Hacker News: AI crawlers haven’t learned to play nice with websites

Mar 18, 2025

—

Source URL: https://www.theregister.com/2025/03/18/ai_crawlers_sourcehut/
Source: Hacker News
Title: AI crawlers haven’t learned to play nice with websites

Feedly Summary: Comments

AI Summary and Description: Yes

Summary: SourceHut reports that excessive crawling by AI companies’ web crawlers is disrupting its services. These crawlers, primarily for training large language models (LLMs), have compelled SourceHut to implement several mitigations, including blocking certain cloud providers.
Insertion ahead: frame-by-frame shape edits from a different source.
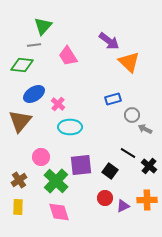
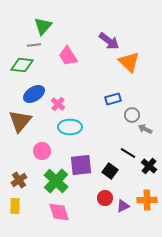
pink circle: moved 1 px right, 6 px up
yellow rectangle: moved 3 px left, 1 px up
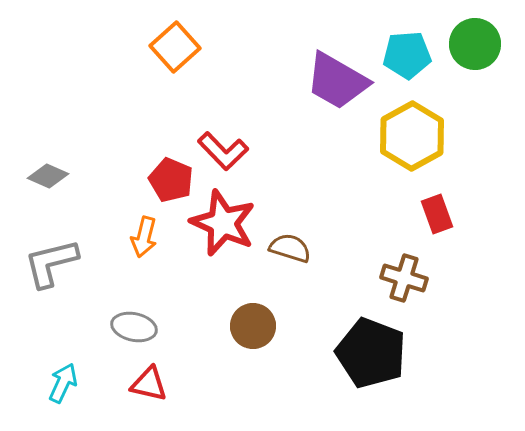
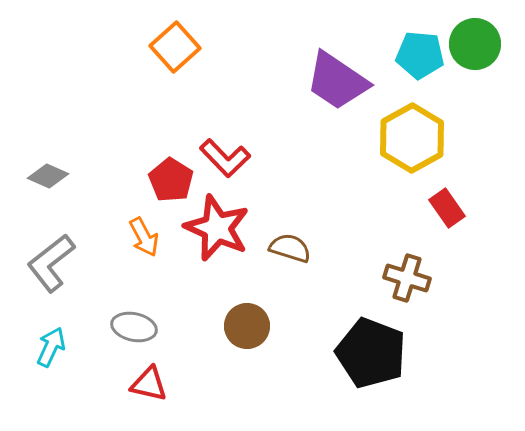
cyan pentagon: moved 13 px right; rotated 9 degrees clockwise
purple trapezoid: rotated 4 degrees clockwise
yellow hexagon: moved 2 px down
red L-shape: moved 2 px right, 7 px down
red pentagon: rotated 9 degrees clockwise
red rectangle: moved 10 px right, 6 px up; rotated 15 degrees counterclockwise
red star: moved 6 px left, 5 px down
orange arrow: rotated 42 degrees counterclockwise
gray L-shape: rotated 24 degrees counterclockwise
brown cross: moved 3 px right
brown circle: moved 6 px left
cyan arrow: moved 12 px left, 36 px up
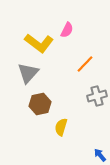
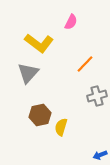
pink semicircle: moved 4 px right, 8 px up
brown hexagon: moved 11 px down
blue arrow: rotated 72 degrees counterclockwise
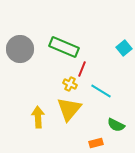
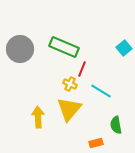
green semicircle: rotated 54 degrees clockwise
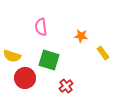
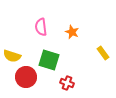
orange star: moved 9 px left, 4 px up; rotated 16 degrees clockwise
red circle: moved 1 px right, 1 px up
red cross: moved 1 px right, 3 px up; rotated 32 degrees counterclockwise
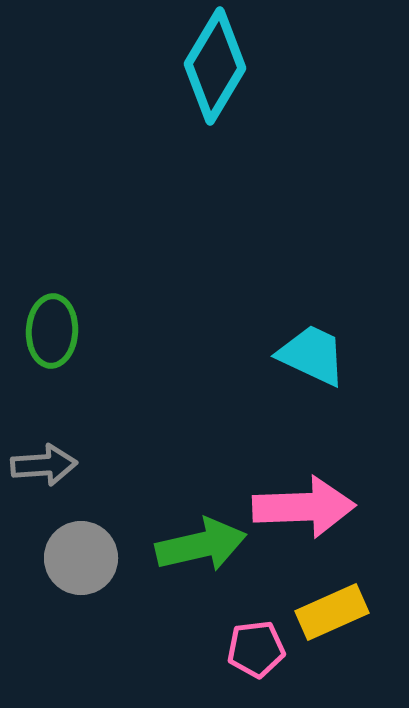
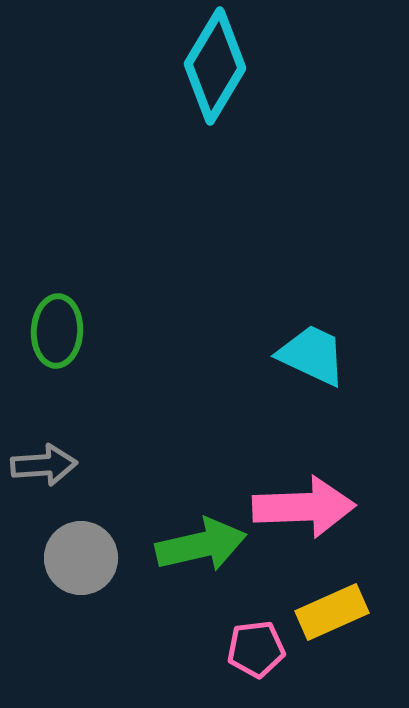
green ellipse: moved 5 px right
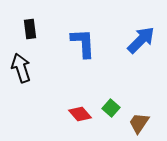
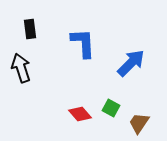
blue arrow: moved 10 px left, 23 px down
green square: rotated 12 degrees counterclockwise
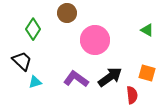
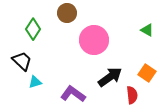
pink circle: moved 1 px left
orange square: rotated 18 degrees clockwise
purple L-shape: moved 3 px left, 15 px down
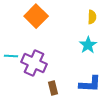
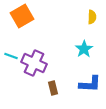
orange square: moved 14 px left; rotated 15 degrees clockwise
cyan star: moved 4 px left, 4 px down
cyan line: rotated 16 degrees clockwise
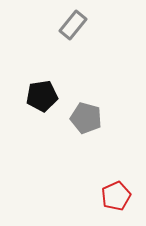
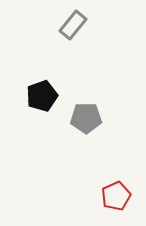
black pentagon: rotated 12 degrees counterclockwise
gray pentagon: rotated 16 degrees counterclockwise
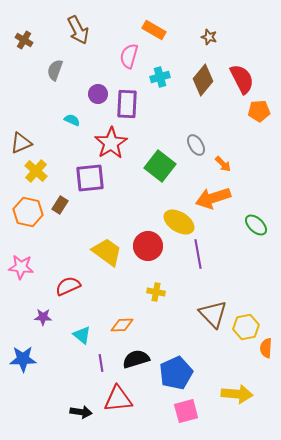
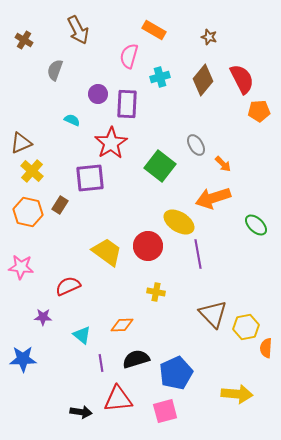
yellow cross at (36, 171): moved 4 px left
pink square at (186, 411): moved 21 px left
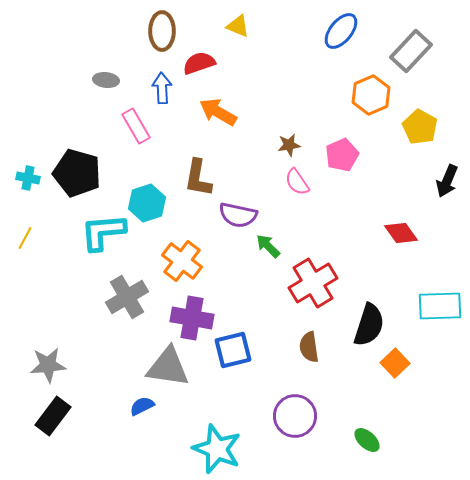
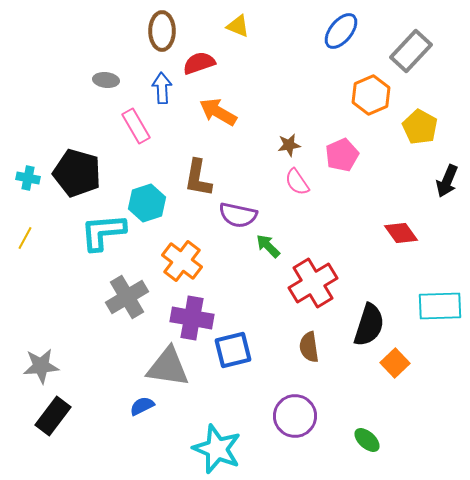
gray star: moved 7 px left, 1 px down
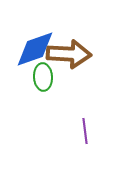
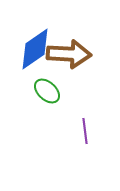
blue diamond: rotated 15 degrees counterclockwise
green ellipse: moved 4 px right, 14 px down; rotated 44 degrees counterclockwise
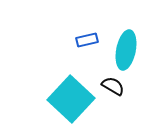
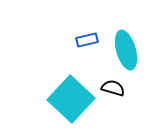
cyan ellipse: rotated 27 degrees counterclockwise
black semicircle: moved 2 px down; rotated 15 degrees counterclockwise
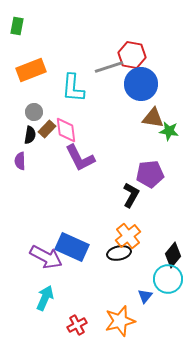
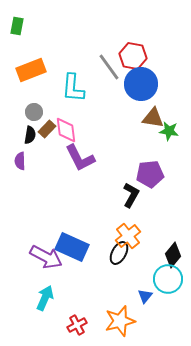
red hexagon: moved 1 px right, 1 px down
gray line: rotated 72 degrees clockwise
black ellipse: rotated 50 degrees counterclockwise
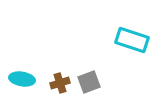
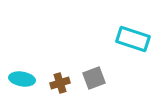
cyan rectangle: moved 1 px right, 1 px up
gray square: moved 5 px right, 4 px up
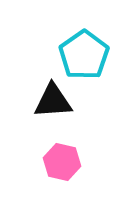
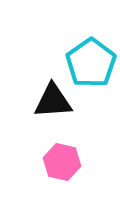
cyan pentagon: moved 7 px right, 8 px down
The increasing scale of AI bots poses a significant issue across the internet, leading to bandwidth overloads akin to denial-of-service attacks and evokes concerns for infrastructure security in web hosting.

Detailed Description:
– **Excessive Demand**: SourceHut highlights ongoing disruptions caused by aggressive crawling by AI LLMs, leading to bandwidth strain that affects overall service delivery. This emphasizes how cloud-based services and hosting platforms face challenges from AI scraping activities.
– **Mitigation Strategies**: In response to these issues, SourceHut has implemented several measures, such as:
– Deployment of **Nepenthes**, a tar pit designed to catch crawlers.
– Unilateral blocking of major cloud services like Google Cloud and Microsoft Azure due to high bot traffic.
– **Historical Context**: The company recalls previous experiences with similar issues arising from web scraping, indicating a persistent trend.
– **Generative AI Impact**: The surge in usage of generative AI has exacerbated the problem, highlighting the need for controlled crawling practices within the AI community.
– **AI Providers’ Commitments**: Some AI firms (e.g., OpenAI) have committed to respecting **robots.txt** directives, a standard indicating allowances for crawlers.
– **Traffic Analysis**: Data from various services shows a staggering number of requests from recognized AI bots:
– OpenAI’s **GPTbot** generated 569 million requests, significantly impacting hosting bandwidth.
– The phenomenon is leading to traffic patterns where AI bots represent a notable proportion of total requests.
– **Spoofing and Abuse**: Instances of spoofing user-agent strings complicate the identification of legitimate crawlers, creating further challenges in managing web traffic.
– **Ad Metrics Concerns**: Insights from DoubleVerify indicate a rise in general invalid traffic, deemed problematic for ad metrics due to the contributions of AI-based crawlers.

Key Points:
– The rise of AI crawlers poses risks both to the performance of cloud services and the integrity of data collection frameworks.
– Service providers must strike a balance between enabling access for legitimate crawlers and safeguarding against excessive demands that can degrade service quality.
– There’s an emerging necessity for regulatory discussions around ethical data scraping in the AI domain to ensure that innovation does not compromise the infrastructure and integrity of existing services.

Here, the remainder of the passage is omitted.